PLSE Seminar: Shashank Srikant: "ML models for programming tasks -- Do these models learn good representations of programs? Can cognitive science help learn better representations?"

Speaker

MIT CSAIL
Abstract: Machine learning (ML) models that learn and predict properties of computer programs are increasingly being adopted and deployed. These models encode programs into a distributed representation which are then used in downstream tasks like auto-completing code, summarizing large programs, and detecting bugs and malware in programs.

A question central to such models is what is a good distributed representation for programs? Do state of the art models do a good job capturing key program properties? How do we probe them? Do these models mimic how we humans read and understand code?

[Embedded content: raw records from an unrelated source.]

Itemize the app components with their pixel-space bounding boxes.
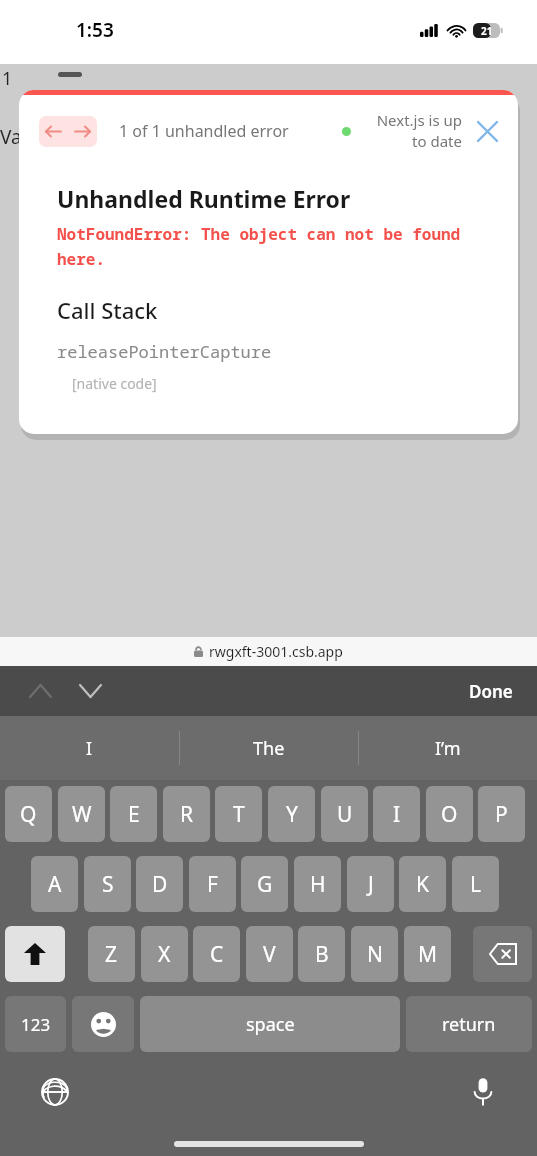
staticText: [native code] [72, 374, 157, 393]
button[interactable]: O [426, 786, 473, 842]
staticText: S [102, 870, 114, 899]
staticText: D [152, 870, 168, 899]
button[interactable]: Previous field [22, 673, 58, 709]
staticText: 1 of 1 unhandled error [119, 120, 289, 142]
button[interactable]: A [31, 856, 78, 912]
staticText: 1 [2, 66, 13, 91]
staticText: Q [20, 800, 37, 829]
button[interactable]: K [399, 856, 446, 912]
staticText: The [253, 736, 285, 761]
button[interactable]: 123 [5, 996, 66, 1052]
button[interactable]: releasePointerCapture [57, 340, 272, 363]
button[interactable]: X [141, 926, 188, 982]
button[interactable]: N [351, 926, 398, 982]
button[interactable]: Shift [5, 926, 65, 982]
staticText: Unhandled Runtime Error [57, 183, 351, 214]
button[interactable]: M [404, 926, 451, 982]
staticText: T [233, 800, 245, 829]
button[interactable]: Z [88, 926, 135, 982]
staticText: J [368, 870, 374, 899]
staticText: NotFoundError: The object can not be fou… [57, 223, 461, 269]
staticText: K [416, 870, 429, 899]
button[interactable]: F [189, 856, 236, 912]
button[interactable]: U [321, 786, 368, 842]
button[interactable]: return [406, 996, 532, 1052]
staticText: return [442, 1012, 496, 1037]
button[interactable]: I [373, 786, 420, 842]
staticText: U [337, 800, 353, 829]
staticText: H [310, 870, 326, 899]
staticText: X [158, 940, 171, 969]
button[interactable]: P [478, 786, 525, 842]
button[interactable]: rwgxft-3001.csb.app [0, 637, 537, 666]
staticText: rwgxft-3001.csb.app [209, 642, 343, 661]
staticText: 1:53 [76, 17, 114, 43]
staticText: L [470, 870, 482, 899]
button[interactable]: I [0, 716, 179, 780]
button[interactable]: Y [268, 786, 315, 842]
button[interactable]: G [241, 856, 288, 912]
staticText: I’m [435, 736, 461, 761]
staticText: I [86, 736, 93, 761]
staticText: Call Stack [57, 295, 158, 325]
button[interactable]: Backspace [473, 926, 532, 982]
button[interactable]: L [452, 856, 499, 912]
button[interactable]: Switch keyboard [33, 1070, 77, 1114]
staticText: 123 [21, 1013, 51, 1036]
button[interactable]: W [58, 786, 105, 842]
button[interactable]: Next error [68, 116, 97, 147]
staticText: O [441, 800, 458, 829]
button[interactable]: I’m [359, 716, 537, 780]
staticText: W [72, 800, 92, 829]
staticText: E [128, 800, 140, 829]
button[interactable]: Emoji [72, 996, 134, 1052]
staticText: Va [0, 124, 22, 150]
staticText: Z [105, 940, 118, 969]
staticText: A [48, 870, 62, 899]
staticText: Y [286, 800, 298, 829]
button[interactable]: H [294, 856, 341, 912]
staticText: G [257, 870, 273, 899]
button[interactable]: D [136, 856, 183, 912]
button[interactable]: Done [463, 674, 519, 709]
staticText: 21 [481, 24, 493, 38]
button[interactable]: E [110, 786, 157, 842]
button[interactable]: T [215, 786, 262, 842]
button[interactable]: J [347, 856, 394, 912]
staticText: space [246, 1012, 295, 1037]
button[interactable]: Dictation [461, 1070, 505, 1114]
button[interactable]: S [84, 856, 131, 912]
button[interactable]: Q [5, 786, 52, 842]
button[interactable]: B [298, 926, 345, 982]
button[interactable]: Next field [72, 673, 108, 709]
button[interactable]: Close [470, 114, 504, 148]
button[interactable]: C [193, 926, 240, 982]
staticText: M [418, 940, 438, 969]
button[interactable]: V [246, 926, 293, 982]
button[interactable]: The [180, 716, 358, 780]
staticText: B [315, 940, 329, 969]
staticText: V [263, 940, 276, 969]
staticText: F [207, 870, 218, 899]
staticText: C [210, 940, 224, 969]
staticText: Next.js is up to date [358, 110, 462, 152]
staticText: P [495, 800, 508, 829]
staticText: Done [469, 680, 513, 703]
button[interactable]: R [163, 786, 210, 842]
button[interactable]: space [140, 996, 400, 1052]
staticText: N [367, 940, 383, 969]
button[interactable]: Previous error [39, 116, 68, 147]
staticText: I [393, 800, 401, 829]
staticText: R [180, 800, 194, 829]
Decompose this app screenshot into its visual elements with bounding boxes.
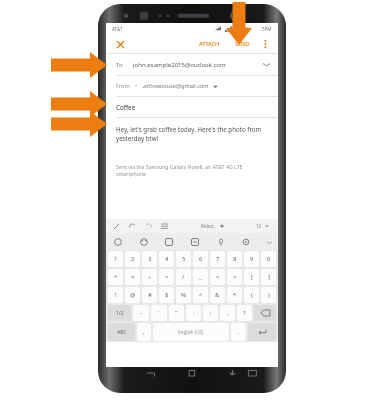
button[interactable]: 0 <box>261 251 276 267</box>
button[interactable]: 9 <box>244 251 259 267</box>
button[interactable]: $ <box>159 287 174 303</box>
button[interactable]: ? <box>237 305 252 321</box>
button[interactable]: 3 <box>142 251 157 267</box>
staticText: × <box>131 273 135 281</box>
button[interactable]: 1/2 <box>108 305 131 321</box>
button[interactable]: 8 <box>227 251 242 267</box>
staticText: Sent via the Samsung Galaxy Note8, an AT… <box>116 163 269 178</box>
button[interactable]: + <box>108 269 123 285</box>
button[interactable]: % <box>176 287 191 303</box>
button[interactable]: = <box>159 269 174 285</box>
button[interactable]: 6 <box>193 251 208 267</box>
staticText: SEND <box>235 40 250 47</box>
button[interactable]: Voice input <box>214 235 227 248</box>
button[interactable]: @ <box>125 287 140 303</box>
button[interactable]: ^ <box>193 287 208 303</box>
button[interactable]: To <box>106 54 278 75</box>
staticText: $ <box>165 291 169 299</box>
staticText: " <box>175 309 178 317</box>
staticText: ! <box>115 291 117 299</box>
button[interactable]: ] <box>261 269 276 285</box>
button[interactable]: GIF <box>162 235 175 248</box>
staticText: 4 <box>165 255 169 263</box>
button[interactable]: Format <box>160 222 169 231</box>
button[interactable]: 4 <box>159 251 174 267</box>
staticText: 5 <box>182 255 186 263</box>
button[interactable]: Keyboard settings <box>239 235 252 248</box>
button[interactable]: ( <box>244 287 259 303</box>
staticText: _ <box>199 273 202 281</box>
button[interactable]: Format <box>144 222 153 231</box>
button[interactable]: , <box>220 305 235 321</box>
staticText: 2 <box>131 255 135 263</box>
button[interactable]: 2 <box>125 251 140 267</box>
button[interactable]: ! <box>108 287 123 303</box>
button[interactable]: , <box>137 323 151 341</box>
button[interactable]: * <box>227 287 242 303</box>
staticText: 7 <box>216 255 220 263</box>
button[interactable]: ; <box>203 305 218 321</box>
button[interactable]: > <box>227 269 242 285</box>
button[interactable]: _ <box>193 269 208 285</box>
staticText: 6 <box>199 255 203 263</box>
button[interactable]: Hey, let's grab coffee today. Here's the… <box>106 118 278 219</box>
button[interactable]: Enter <box>248 323 276 341</box>
button[interactable]: : <box>186 305 201 321</box>
button[interactable]: Backspace <box>254 305 276 321</box>
staticText: Robot.. <box>201 223 216 229</box>
button[interactable]: Collapse <box>265 238 273 246</box>
button[interactable]: Format <box>112 222 121 231</box>
staticText: ? <box>243 309 246 317</box>
button[interactable]: English (US) <box>153 323 229 341</box>
staticText: ] <box>268 273 270 281</box>
staticText: • <box>135 82 138 90</box>
staticText: 8 <box>233 255 237 263</box>
staticText: @ <box>130 291 136 299</box>
button[interactable]: . <box>231 323 246 341</box>
button[interactable]: " <box>169 305 184 321</box>
button[interactable]: / <box>176 269 191 285</box>
staticText: ^ <box>199 291 203 299</box>
button[interactable]: Clipboard <box>188 235 201 248</box>
staticText: From <box>116 82 130 90</box>
staticText: . <box>238 328 240 336</box>
staticText: < <box>216 273 220 281</box>
button[interactable]: < <box>210 269 225 285</box>
button[interactable]: [ <box>244 269 259 285</box>
staticText: 3 <box>148 255 152 263</box>
button[interactable]: 5 <box>176 251 191 267</box>
staticText: 1 <box>114 255 118 263</box>
staticText: 10% <box>241 26 250 32</box>
staticText: [ <box>251 273 253 281</box>
button[interactable]: ) <box>261 287 276 303</box>
button[interactable]: SEND <box>232 40 253 47</box>
staticText: , <box>143 328 145 336</box>
staticText: % <box>181 291 186 299</box>
button[interactable]: 1 <box>108 251 123 267</box>
button[interactable]: Stickers <box>111 235 124 248</box>
button[interactable]: Close <box>113 37 127 51</box>
staticText: ) <box>268 291 270 299</box>
staticText: 1/2 <box>116 310 124 317</box>
button[interactable]: - <box>133 305 149 321</box>
button[interactable]: ÷ <box>142 269 157 285</box>
staticText: atthowtouse@gmail.com <box>143 82 209 90</box>
button[interactable]: From <box>106 76 278 96</box>
button[interactable]: ' <box>151 305 167 321</box>
staticText: + <box>114 273 118 281</box>
staticText: 5PM <box>262 26 272 32</box>
button[interactable]: ABC <box>108 323 135 341</box>
button[interactable]: More options <box>259 38 271 50</box>
button[interactable]: & <box>210 287 225 303</box>
button[interactable]: Format <box>128 222 137 231</box>
button[interactable]: 7 <box>210 251 225 267</box>
staticText: ÷ <box>148 273 152 281</box>
button[interactable]: # <box>142 287 157 303</box>
staticText: ABC <box>117 329 127 336</box>
button[interactable]: × <box>125 269 140 285</box>
staticText: & <box>215 291 220 299</box>
button[interactable]: ATTACH <box>196 40 223 47</box>
staticText: * <box>233 291 237 299</box>
button[interactable]: Emoji <box>137 235 150 248</box>
button[interactable]: Coffee <box>106 97 278 117</box>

In this work, I'll talk about two sets of results -- one from ML and one from cognitive science.

- To test whether current ML models learned code properties well, we evaluated them against 'adversarial programs' containing small semantics-preserving changes. We present a first-order optimization technique to generate such changes. We show that these small changes are enough to fool code models, suggesting the need to improve how we model them.
These results are based on work to appear in ICLR 2021. Details -- https://shashank-srikant.github.io/notes/iclr21/

- In a cognitive neuroscience experiment, we investigated which parts of the brain are involved in reading programs. Are programming languages treated as natural languages by the brain? We conclude that the language centers of our brain are not involved in code comprehension. We ask whether these results can possibly help inform the design of computational models to comprehend and process code.
These results are based on work published in eLife in 2020. Details --  https://shashank-srikant.github.io/notes/elife20/



Speaker Bio: Shashank is currently a Ph.D. candidate in computer science at CSAIL, MIT, advised by Una-May O'Reilly. His research interests are at the intersection of machine learning, program analysis, and cognitive neuroscience. Details on his work are available on his webpage - https://shashank-srikant.github.io/